By: Mike Anderson, Waterloo-Cedar Falls Courier

WATERLOO—The welding torch hissed into the classroom from another dimension.

“It’s harder than it looks,” eighth-grader Jacob Terrill would tell one of his teachers later. “Everything goes dark, and all you see is sparks flying.”

The hissing stopped. Another student from Holmes Junior High in Cedar Falls removed the virtual reality welding mask and emerged out of a digitally rendered auto shop into the fluorescent-lit lab, where dozens of her classmates were waiting for their turn.

Jeff Jantzen, the lead instructor of the welding program at Hawkeye Community College, scooped up the plastic torch and craned his neck to examine the simulated weld as it popped up on an adjacent computer monitor.

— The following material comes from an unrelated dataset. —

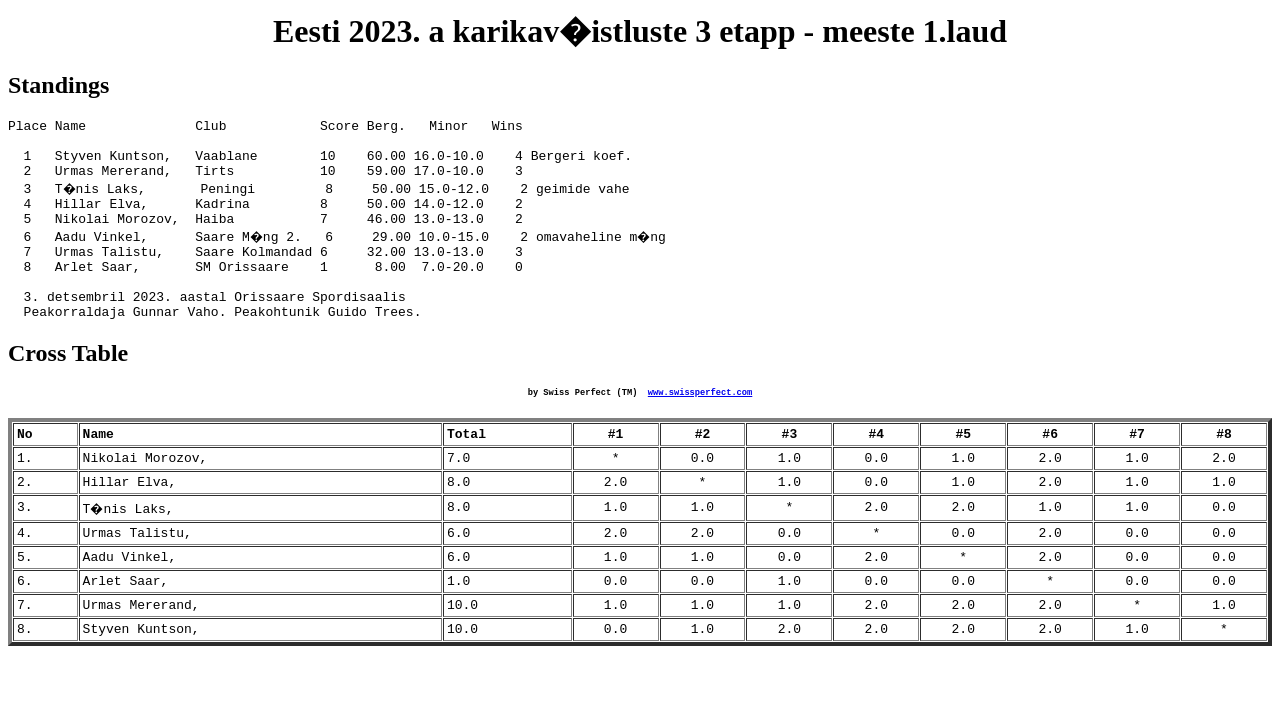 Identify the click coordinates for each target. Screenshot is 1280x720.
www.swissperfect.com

“80,” he shouted. “New high score!”

The virtual welder has always been one of the most popular programs at the STEM Career fair, which started Thursday and is continuing into today. In its fifth year, the fair is expected to host more than 2,000 area eighth-graders.

“The kids love it,” Jantzen said of the virtual welding program. “It fills up every year.”

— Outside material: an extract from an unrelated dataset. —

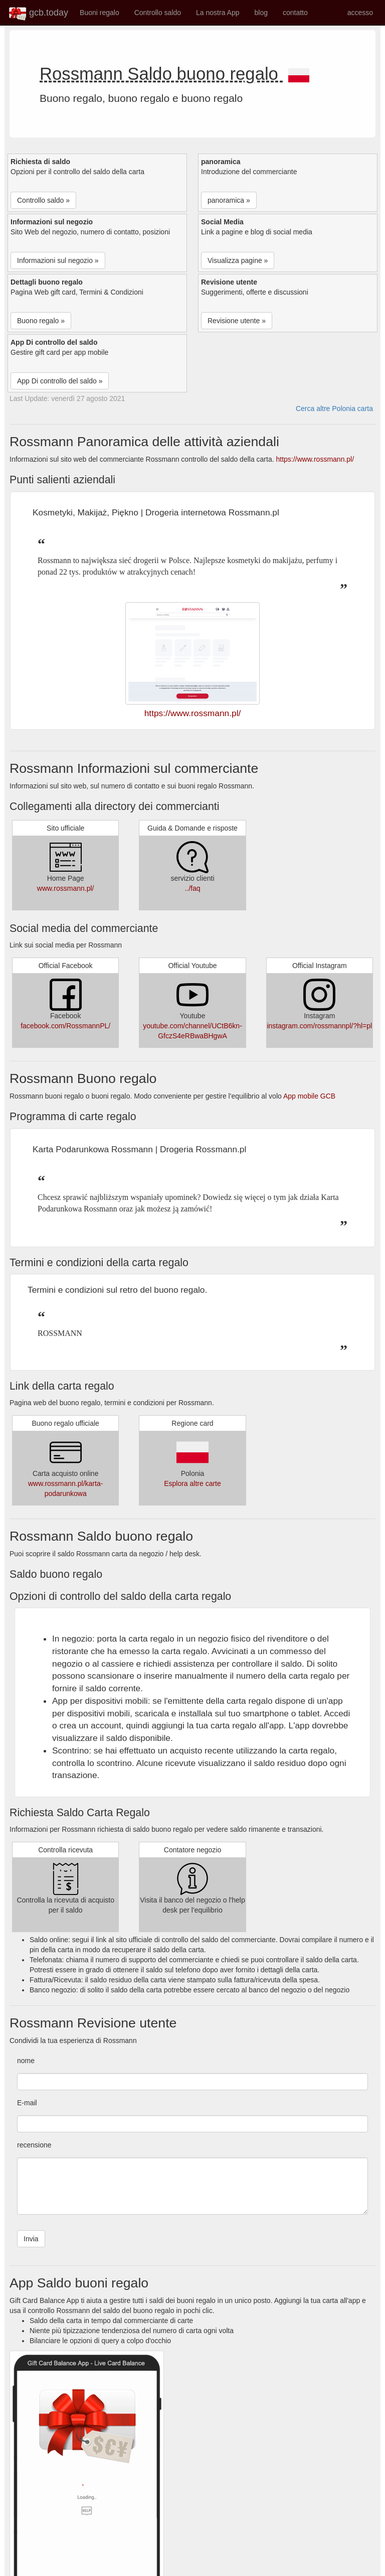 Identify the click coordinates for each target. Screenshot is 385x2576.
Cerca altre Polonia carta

Each student visited three immersive occupational sessions throughout the day as they prepare to enter high school. Down the hall from room 244, a class full of kids was engrossed behind the screens of laptops as they learned about a career in gaming.

In other parts of Grundy Hall, students took part in lessons and interactive demonstrations about genetics, digital recording, police science and alternative energy sources.

 “They like it,” said teacher Luke Becker. “They get to see things they don’t usually get to see or do.”

Eighth-grader Jaden Thompson’s father is a welder, so he knew a thing or two about the trade before taking the virtual torch in hand.

“It’s kind of interesting to me,” Thompson said, as he educated his fellow classmates on optimal heat application and ideal welding materials.

Jantzen has been demonstrating the virtual welder for students like Thompson every year since the STEM fair began. Some of the students who try their hand at virtual welding end up enrolling in his courses at Hawkeye years later to learn how to do the real thing. Some have expressed interest in getting a job as a welder.

 “It’s really great because they get to try it without having to go through all the safety training,” Jantzen said, adding that welding in the real world is much more difficult and hazardous. The relatively new virtual reality technology gives kids a safe place to try it out, often for the first time.

“You guys did a great job,” Jantzen shouted after the students as they filed out of the room. “Maybe we’ll see you in a few years.”